**Stored data**.
::::::
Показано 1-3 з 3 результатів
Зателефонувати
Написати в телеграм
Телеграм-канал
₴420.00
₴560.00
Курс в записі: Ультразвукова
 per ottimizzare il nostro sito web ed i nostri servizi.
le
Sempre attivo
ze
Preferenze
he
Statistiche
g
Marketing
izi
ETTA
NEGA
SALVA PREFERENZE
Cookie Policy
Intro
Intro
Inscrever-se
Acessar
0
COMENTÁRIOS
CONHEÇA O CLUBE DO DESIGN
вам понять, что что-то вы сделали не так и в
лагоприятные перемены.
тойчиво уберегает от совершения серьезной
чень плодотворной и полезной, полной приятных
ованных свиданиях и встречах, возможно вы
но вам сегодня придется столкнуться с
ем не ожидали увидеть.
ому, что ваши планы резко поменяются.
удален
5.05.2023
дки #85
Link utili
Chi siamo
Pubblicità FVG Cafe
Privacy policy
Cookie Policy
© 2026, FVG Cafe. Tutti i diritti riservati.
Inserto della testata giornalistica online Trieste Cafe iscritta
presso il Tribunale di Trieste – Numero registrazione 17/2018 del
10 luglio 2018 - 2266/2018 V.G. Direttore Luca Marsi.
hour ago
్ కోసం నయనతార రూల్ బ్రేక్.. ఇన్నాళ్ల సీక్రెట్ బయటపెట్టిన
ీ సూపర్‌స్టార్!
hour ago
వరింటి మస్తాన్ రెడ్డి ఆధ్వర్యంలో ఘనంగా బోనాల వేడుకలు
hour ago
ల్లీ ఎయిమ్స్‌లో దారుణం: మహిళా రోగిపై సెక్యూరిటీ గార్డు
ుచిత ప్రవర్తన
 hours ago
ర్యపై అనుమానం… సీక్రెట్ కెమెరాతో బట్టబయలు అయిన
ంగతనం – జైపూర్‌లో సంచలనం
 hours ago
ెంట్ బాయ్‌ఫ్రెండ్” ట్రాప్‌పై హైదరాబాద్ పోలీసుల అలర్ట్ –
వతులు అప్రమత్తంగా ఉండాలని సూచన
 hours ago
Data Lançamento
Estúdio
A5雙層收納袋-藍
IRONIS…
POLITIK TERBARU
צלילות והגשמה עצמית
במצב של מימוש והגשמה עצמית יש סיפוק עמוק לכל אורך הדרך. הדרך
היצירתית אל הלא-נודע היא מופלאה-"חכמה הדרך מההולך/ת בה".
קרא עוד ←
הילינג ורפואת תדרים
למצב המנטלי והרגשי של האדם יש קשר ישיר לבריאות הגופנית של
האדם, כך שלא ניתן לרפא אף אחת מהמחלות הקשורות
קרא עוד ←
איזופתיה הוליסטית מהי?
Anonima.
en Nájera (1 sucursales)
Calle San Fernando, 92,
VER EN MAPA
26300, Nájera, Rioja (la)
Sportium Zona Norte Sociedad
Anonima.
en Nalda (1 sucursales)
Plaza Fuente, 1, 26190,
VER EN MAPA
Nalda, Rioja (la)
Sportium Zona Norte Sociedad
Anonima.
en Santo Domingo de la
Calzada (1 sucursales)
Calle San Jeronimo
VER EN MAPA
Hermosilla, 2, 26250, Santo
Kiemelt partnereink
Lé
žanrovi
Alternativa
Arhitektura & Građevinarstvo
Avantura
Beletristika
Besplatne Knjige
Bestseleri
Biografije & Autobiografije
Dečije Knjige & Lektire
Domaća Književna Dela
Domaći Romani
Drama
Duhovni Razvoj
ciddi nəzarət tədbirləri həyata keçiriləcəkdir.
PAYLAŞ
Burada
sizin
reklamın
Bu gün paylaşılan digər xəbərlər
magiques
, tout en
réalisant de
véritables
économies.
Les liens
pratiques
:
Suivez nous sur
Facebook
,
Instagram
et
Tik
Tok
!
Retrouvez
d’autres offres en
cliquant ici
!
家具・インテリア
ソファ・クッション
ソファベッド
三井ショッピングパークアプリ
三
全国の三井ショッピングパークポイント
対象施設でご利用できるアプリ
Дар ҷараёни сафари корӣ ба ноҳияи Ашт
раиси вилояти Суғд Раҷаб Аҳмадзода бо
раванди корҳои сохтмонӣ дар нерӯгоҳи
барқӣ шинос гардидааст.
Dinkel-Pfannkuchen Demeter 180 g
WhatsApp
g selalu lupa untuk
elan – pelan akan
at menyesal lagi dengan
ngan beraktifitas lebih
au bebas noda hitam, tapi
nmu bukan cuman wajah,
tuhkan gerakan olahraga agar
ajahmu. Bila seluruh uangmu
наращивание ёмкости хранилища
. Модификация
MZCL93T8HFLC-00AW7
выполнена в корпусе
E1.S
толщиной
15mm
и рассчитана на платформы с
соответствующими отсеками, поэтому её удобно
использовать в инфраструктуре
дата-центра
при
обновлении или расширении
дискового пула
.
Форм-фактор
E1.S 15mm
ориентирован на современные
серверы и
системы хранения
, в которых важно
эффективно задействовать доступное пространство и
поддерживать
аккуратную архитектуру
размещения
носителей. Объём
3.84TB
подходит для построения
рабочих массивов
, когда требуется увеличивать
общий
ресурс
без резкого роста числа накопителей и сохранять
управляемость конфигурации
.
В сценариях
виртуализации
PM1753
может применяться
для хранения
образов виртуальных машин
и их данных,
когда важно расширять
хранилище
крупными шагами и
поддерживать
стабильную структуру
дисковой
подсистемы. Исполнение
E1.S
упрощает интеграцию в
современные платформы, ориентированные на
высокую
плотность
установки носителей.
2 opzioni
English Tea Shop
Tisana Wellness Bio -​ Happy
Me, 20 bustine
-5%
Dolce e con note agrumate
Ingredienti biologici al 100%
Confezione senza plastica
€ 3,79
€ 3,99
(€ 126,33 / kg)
::::::
**Task prompt**. What is needed is the number of lines in these entries that include the word "הדרך"; please give it alone.

**Answer space**. 2